A year ago, a flew down the D’Entrecasteaux Channel, over the shoulder of Precipitous Bluff, across the south-western forest, and onto a tiny gravel airstrip at a place called Melaleuca. It was the beginning of a one-hundred kilometre walk along the south coast of Tasmania.
Over the next ten days, ground parrots were expelled from the buttongrass at my approach. I drank from cold tea-stained creeks and strung up my clothes on coastal banksias. Further south, Maatsuyker Island rose from the sea, a big isosceles triangle shrouded in powdery pink light. Seaweed pasta, sassafras tea.

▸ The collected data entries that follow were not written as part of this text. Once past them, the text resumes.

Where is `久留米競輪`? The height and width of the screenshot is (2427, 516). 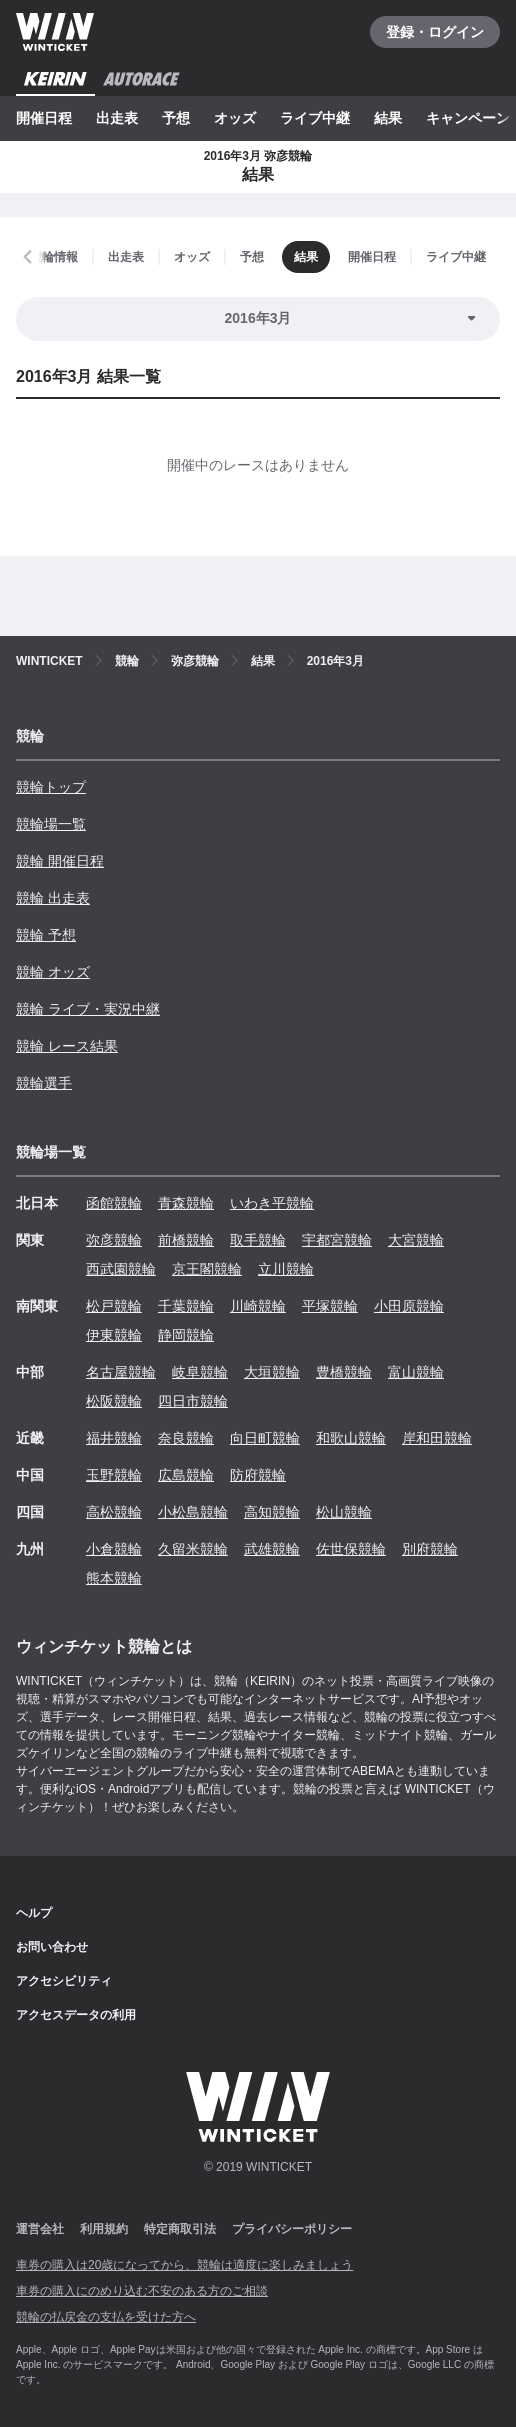 久留米競輪 is located at coordinates (193, 1549).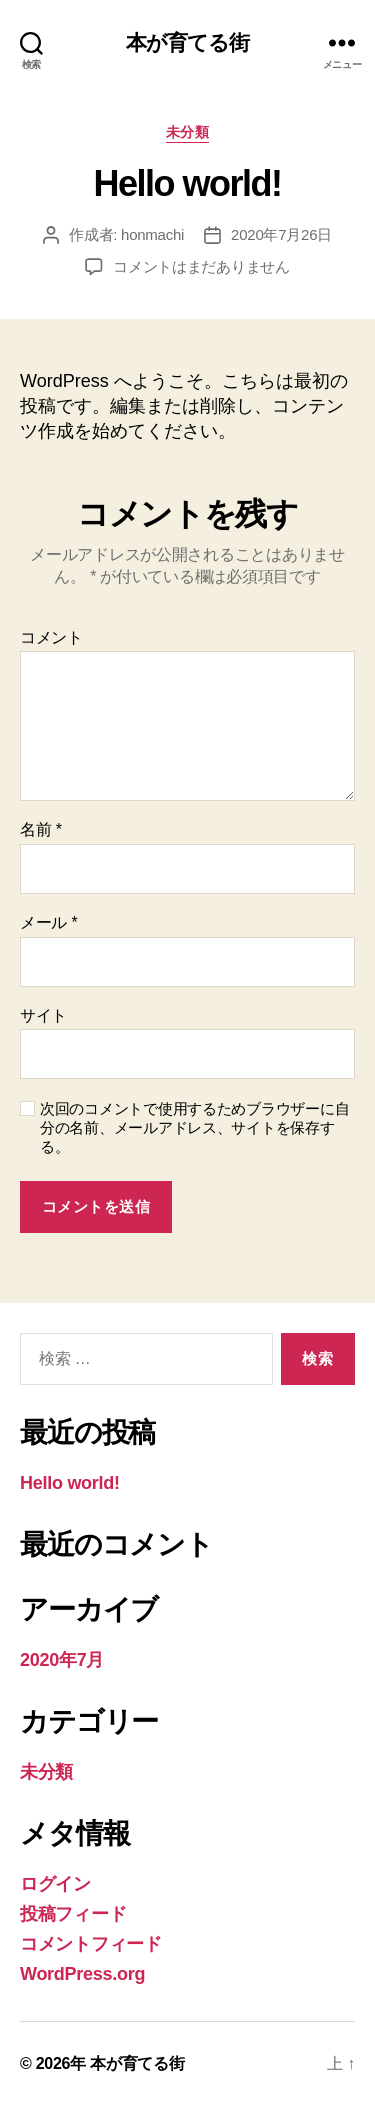 The height and width of the screenshot is (2106, 375). I want to click on 次回のコメントで使用するためブラウザーに自分の名前、メールアドレス、サイトを保存する。, so click(194, 1127).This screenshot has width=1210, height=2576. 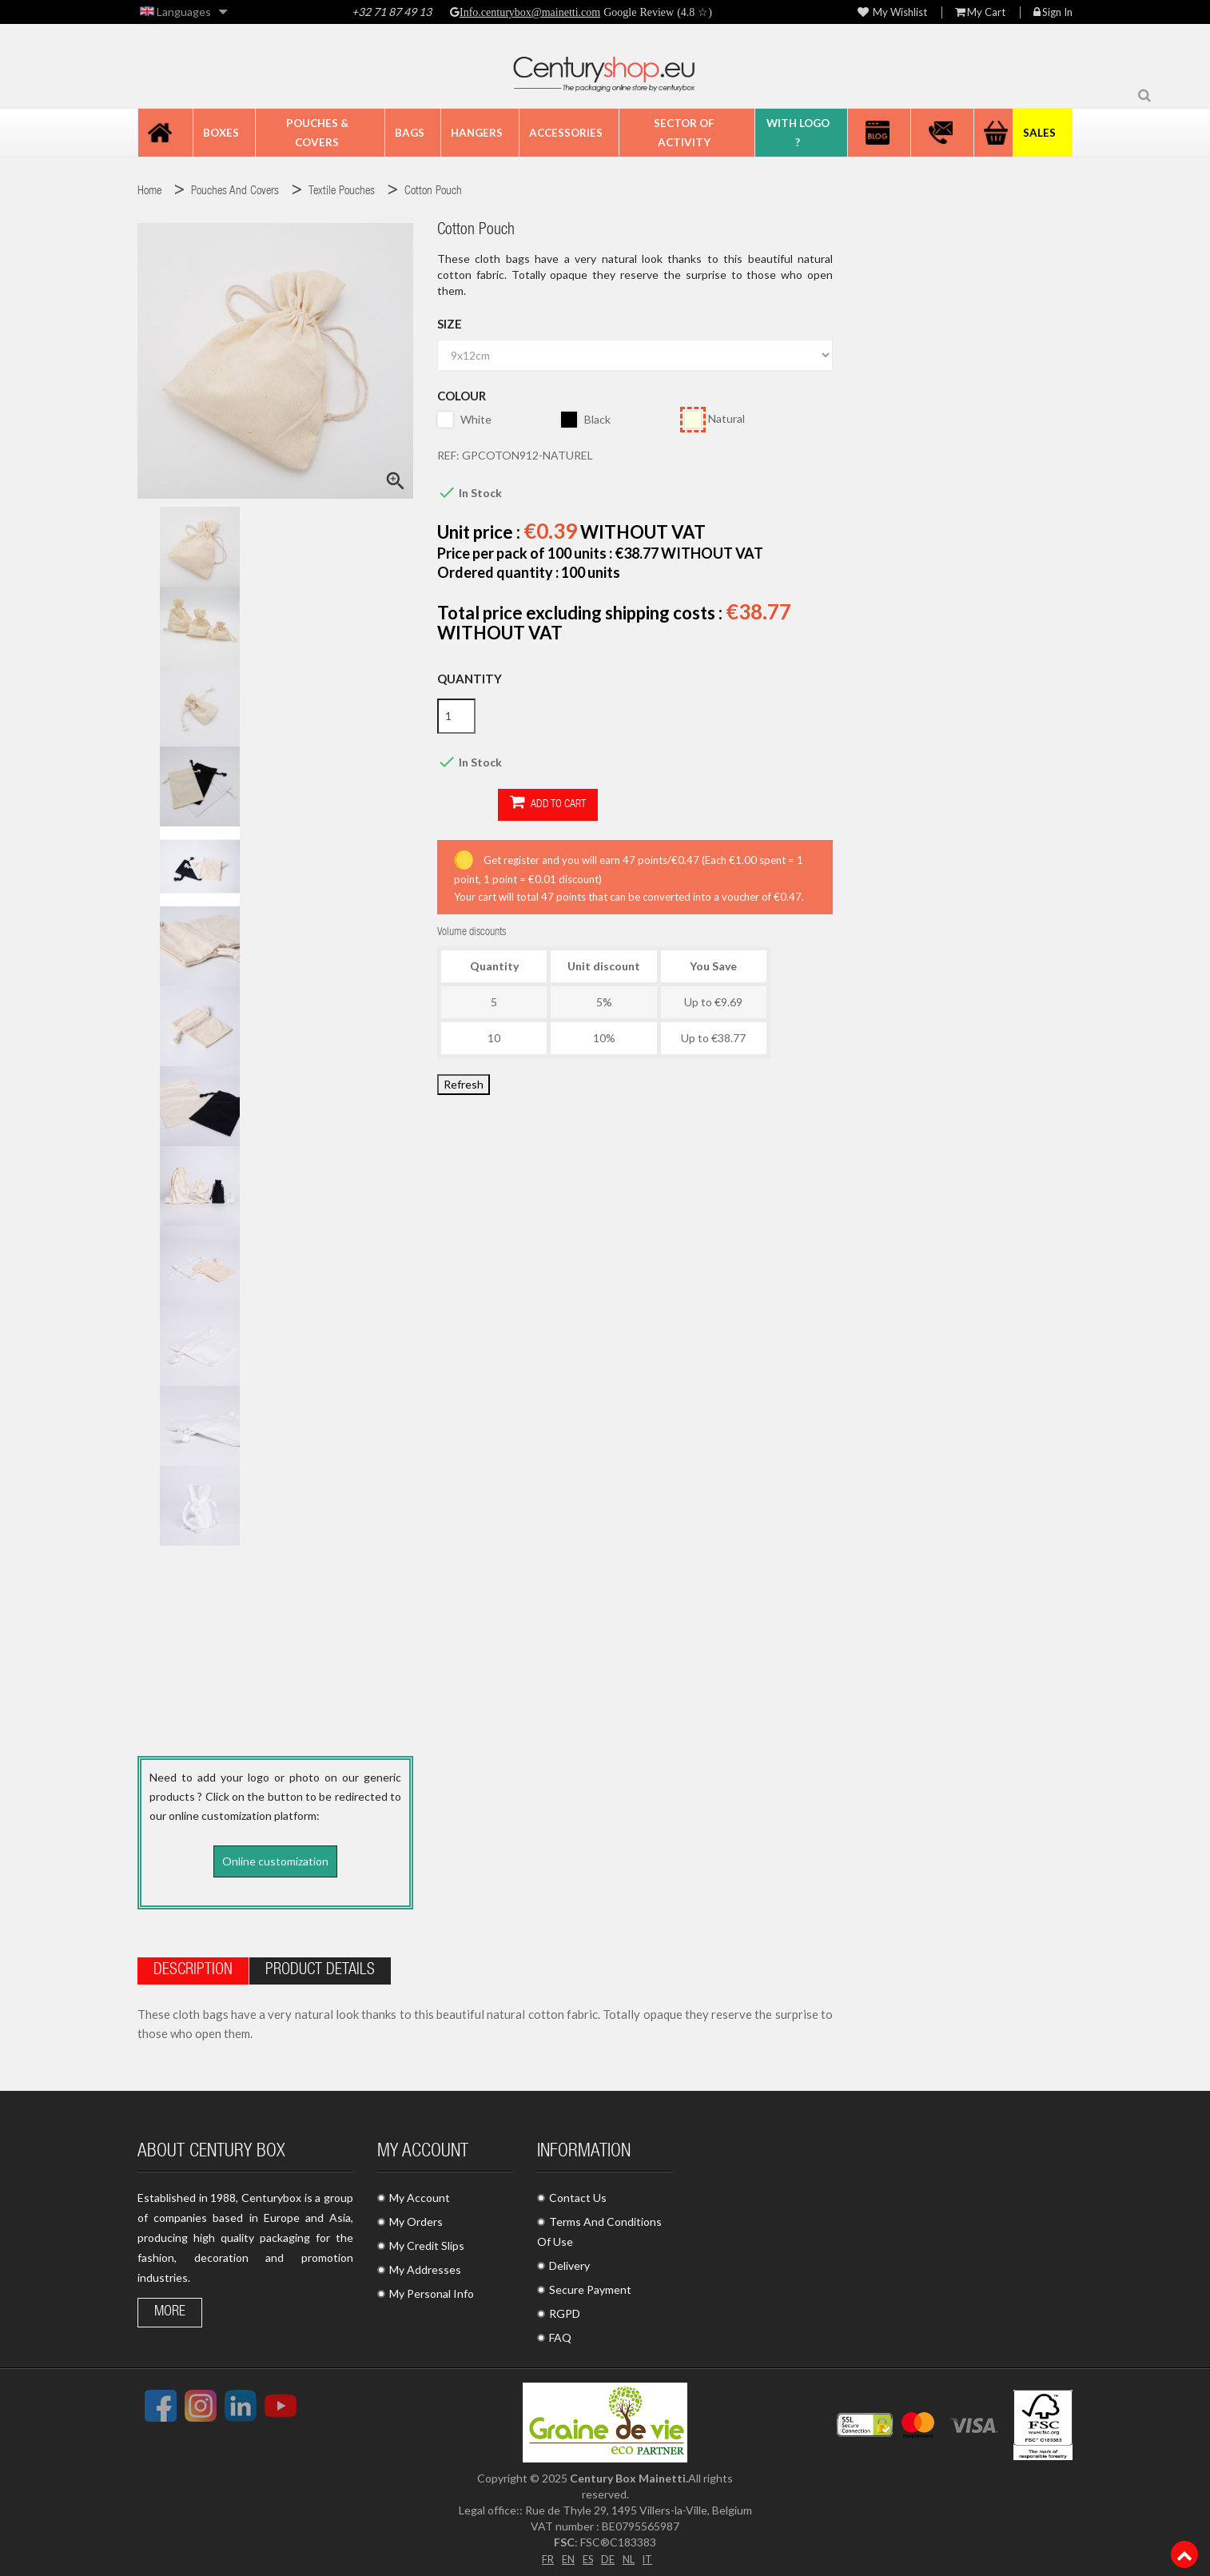 I want to click on Sign in, so click(x=1053, y=12).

At the highest point of the track, atop the Ironbounds, I looked at the zigzag of mountain ranges, jagging countless kilometres into the distance. I thought of lost things, as I often do – of the lost heritage of the Aborigines, of the probable extinction of the thylacine, of the drowned pink beach of Lake Pedder. But I also remembered that, at one time, the decision to walk along the south coast of Tasmania was an idea and a dream, and it had since become a present reality. And rising up onto the top of that mountain, taking a nip of whisky to celebrate, I realised that I was seeing new mountains, new tracks, new ways of being, and that they were becoming a possible future for me as well.
The frenetic ocean churned at my south flank for ten days straight.